Exotic leaf miners
Exotic leaf miners – the pests that leave tracks
This is the fourth article in a series on emerging biosecurity risks that growers should have on their radar – these are pests or diseases that are not currently present in New Zealand, but are proving highly invasive around the world.
What are leaf miners?
Leaf miners are very small flies (only 1-2.5 mm in length) that are black and often have yellow spots on the head and body. The colour pattern on the adults differs depending on the species. Eggs are tiny, translucent and often whitish. The larval stages burrow into leaf tissue and are not usually seen, but larvae leave distinctive tracks or ‘mines’ as they feed on the upper leaf cells. The leaf mines are typically white wiggly lines on the leaf that get larger as the larva grows.
Why are they a problem?
There are over 300 species of leaf miner worldwide, a number of which are already present in New Zealand. However, some of the exotic species of leaf miner have the potential to become serious horticultural pests if they were to establish in New Zealand. Five species of Liriomyza are of particular concern. These are american serpentine leaf miner (Liriomyza trifolii), vegetable leaf miner (L. sativae), tomato leaf miner (L. bryoniae), pea leaf miner (L. huidobrensis) and striped leaf miner (L. strigata).

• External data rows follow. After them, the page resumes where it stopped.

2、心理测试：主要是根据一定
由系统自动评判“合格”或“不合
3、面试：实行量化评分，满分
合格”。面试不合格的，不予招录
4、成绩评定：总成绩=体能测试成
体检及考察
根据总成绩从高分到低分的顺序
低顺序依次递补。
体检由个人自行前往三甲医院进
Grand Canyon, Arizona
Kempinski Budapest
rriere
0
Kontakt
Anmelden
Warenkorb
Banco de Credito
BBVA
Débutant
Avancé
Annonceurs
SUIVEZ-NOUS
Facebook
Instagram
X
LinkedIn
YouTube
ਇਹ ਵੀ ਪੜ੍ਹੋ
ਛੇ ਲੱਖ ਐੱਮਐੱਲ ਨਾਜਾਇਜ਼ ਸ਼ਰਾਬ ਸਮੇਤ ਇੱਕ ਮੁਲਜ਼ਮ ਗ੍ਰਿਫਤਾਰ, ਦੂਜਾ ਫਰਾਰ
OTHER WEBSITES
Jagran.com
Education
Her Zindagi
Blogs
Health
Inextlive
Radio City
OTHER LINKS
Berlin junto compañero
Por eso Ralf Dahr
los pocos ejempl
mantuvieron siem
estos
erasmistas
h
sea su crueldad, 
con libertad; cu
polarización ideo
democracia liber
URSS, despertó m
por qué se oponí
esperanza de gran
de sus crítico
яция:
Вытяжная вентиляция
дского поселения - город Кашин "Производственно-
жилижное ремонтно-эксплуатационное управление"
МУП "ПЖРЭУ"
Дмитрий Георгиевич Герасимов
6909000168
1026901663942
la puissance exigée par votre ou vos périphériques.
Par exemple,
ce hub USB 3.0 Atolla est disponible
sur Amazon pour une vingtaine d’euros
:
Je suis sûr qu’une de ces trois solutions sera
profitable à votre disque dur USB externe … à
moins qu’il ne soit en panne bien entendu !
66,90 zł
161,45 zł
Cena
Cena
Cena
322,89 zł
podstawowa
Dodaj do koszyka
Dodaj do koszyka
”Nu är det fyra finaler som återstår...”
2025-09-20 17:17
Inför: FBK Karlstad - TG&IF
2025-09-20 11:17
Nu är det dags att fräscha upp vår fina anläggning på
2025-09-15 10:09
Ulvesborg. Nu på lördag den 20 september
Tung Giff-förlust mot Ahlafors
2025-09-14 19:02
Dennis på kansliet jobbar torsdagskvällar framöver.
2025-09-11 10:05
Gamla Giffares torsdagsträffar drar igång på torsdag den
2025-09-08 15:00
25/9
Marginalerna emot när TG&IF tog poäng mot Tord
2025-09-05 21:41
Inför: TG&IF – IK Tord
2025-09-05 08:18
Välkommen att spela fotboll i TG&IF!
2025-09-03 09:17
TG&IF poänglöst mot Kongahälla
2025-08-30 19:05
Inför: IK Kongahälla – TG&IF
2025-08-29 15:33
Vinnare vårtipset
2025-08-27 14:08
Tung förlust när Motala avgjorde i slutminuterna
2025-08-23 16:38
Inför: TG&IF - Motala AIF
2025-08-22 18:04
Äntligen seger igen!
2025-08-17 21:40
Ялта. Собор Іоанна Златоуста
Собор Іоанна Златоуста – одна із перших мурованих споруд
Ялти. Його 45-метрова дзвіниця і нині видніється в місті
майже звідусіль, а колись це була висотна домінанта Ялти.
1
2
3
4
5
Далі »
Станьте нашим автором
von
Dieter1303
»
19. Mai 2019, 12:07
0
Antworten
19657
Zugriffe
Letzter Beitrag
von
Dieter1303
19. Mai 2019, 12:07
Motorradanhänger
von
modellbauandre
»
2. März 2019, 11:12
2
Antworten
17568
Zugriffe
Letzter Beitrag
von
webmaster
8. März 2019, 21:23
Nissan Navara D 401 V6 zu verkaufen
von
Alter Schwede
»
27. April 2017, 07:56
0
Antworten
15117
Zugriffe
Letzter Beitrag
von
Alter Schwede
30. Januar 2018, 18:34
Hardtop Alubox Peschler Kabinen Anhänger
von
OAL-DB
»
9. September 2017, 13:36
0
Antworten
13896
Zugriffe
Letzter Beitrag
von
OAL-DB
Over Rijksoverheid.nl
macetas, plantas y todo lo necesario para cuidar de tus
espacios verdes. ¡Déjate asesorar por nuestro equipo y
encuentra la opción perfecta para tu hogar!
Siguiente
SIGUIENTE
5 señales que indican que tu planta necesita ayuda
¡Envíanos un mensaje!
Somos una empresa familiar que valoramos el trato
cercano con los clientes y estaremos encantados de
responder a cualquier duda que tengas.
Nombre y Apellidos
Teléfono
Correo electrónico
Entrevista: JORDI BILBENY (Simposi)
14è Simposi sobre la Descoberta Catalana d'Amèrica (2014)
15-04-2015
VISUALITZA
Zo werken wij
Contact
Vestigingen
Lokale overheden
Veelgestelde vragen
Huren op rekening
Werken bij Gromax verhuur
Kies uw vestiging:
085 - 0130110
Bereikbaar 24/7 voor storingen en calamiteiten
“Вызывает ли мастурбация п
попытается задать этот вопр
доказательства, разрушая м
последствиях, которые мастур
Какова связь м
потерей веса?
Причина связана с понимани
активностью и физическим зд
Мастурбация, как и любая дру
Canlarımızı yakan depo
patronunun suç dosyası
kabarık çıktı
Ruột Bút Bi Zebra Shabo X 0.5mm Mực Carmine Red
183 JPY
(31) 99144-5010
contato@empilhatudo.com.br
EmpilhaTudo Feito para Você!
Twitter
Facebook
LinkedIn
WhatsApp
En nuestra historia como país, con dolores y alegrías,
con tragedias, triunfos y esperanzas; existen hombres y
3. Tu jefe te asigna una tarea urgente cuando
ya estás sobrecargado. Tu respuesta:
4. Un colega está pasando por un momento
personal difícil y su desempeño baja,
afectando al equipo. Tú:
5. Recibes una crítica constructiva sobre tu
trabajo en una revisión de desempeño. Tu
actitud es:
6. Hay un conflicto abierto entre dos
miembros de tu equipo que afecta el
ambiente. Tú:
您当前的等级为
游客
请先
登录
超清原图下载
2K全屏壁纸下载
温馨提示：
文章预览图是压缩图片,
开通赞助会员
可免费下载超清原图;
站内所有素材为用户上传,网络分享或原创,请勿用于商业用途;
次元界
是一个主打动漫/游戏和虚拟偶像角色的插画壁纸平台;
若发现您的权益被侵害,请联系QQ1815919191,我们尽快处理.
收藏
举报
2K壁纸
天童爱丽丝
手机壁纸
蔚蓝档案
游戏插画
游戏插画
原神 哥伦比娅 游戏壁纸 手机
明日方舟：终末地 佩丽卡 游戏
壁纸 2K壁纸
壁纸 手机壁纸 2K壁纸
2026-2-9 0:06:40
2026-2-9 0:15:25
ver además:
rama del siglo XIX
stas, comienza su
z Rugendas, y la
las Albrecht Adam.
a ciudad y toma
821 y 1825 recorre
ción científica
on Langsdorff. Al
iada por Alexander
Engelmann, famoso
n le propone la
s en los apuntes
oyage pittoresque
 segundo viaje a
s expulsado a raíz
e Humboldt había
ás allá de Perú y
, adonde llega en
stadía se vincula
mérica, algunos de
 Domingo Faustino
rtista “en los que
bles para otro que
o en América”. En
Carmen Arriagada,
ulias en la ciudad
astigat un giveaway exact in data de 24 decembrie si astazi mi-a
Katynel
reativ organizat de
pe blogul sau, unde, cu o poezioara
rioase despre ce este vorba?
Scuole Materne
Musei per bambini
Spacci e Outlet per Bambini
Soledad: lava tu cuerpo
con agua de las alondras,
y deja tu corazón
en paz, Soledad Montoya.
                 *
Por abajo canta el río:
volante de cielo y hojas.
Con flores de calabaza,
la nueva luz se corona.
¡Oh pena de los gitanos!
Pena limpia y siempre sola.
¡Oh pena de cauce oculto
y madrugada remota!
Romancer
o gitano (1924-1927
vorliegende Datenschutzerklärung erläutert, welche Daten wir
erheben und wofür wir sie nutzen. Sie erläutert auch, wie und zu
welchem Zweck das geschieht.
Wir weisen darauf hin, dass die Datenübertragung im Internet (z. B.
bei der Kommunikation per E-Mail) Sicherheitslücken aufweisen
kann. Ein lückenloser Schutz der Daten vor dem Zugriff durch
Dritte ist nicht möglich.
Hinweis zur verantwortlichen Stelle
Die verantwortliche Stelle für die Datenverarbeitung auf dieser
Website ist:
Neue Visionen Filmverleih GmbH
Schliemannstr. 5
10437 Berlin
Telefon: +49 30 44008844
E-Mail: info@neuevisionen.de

Plant damage can occur in a number of ways but it is generally the larval stage of the insect that is most destructive. Larval feeding significantly damages the interior of the leaf which reduces the photosynthetic capability of plants and impacts on yield. Adult feeding and egg laying can cause leaf punctures, stippling and mechanical transmission of plant viruses. Leaf mines and punctures provide an entry point for pathogens, increasing the chance of secondary fungal infections.
What crops do they attack?
The host range varies for each species, but exotic leaf miners affect many important vegetable crops, including tomatoes, potatoes, celery, brassicas, cucurbits such as melons and pumpkins, and legumes including peas and beans. A range of feed crops (for example maize and clover) and many ornamental species are also hosts.
Distribution and spread
The leaf miners of concern to New Zealand have different distributions, but are generally widespread through Africa, America, Europe, Asia and parts of Oceania.
Risk to New Zealand
The highest risk for long distance spread to new areas is via transport of plant material or associated goods containing larvae such as infested plants, leaf material, soil or packaging. Adult flies are highly mobile and spread rapidly throughout a crop once established. Leaf miners are particularly problematic in protected cropping systems. What to do if you see it
If you think you’ve seen an exotic leaf miner call the Ministry for Primary Industries (MPI) pest and disease hotline on 0800 80 99 66.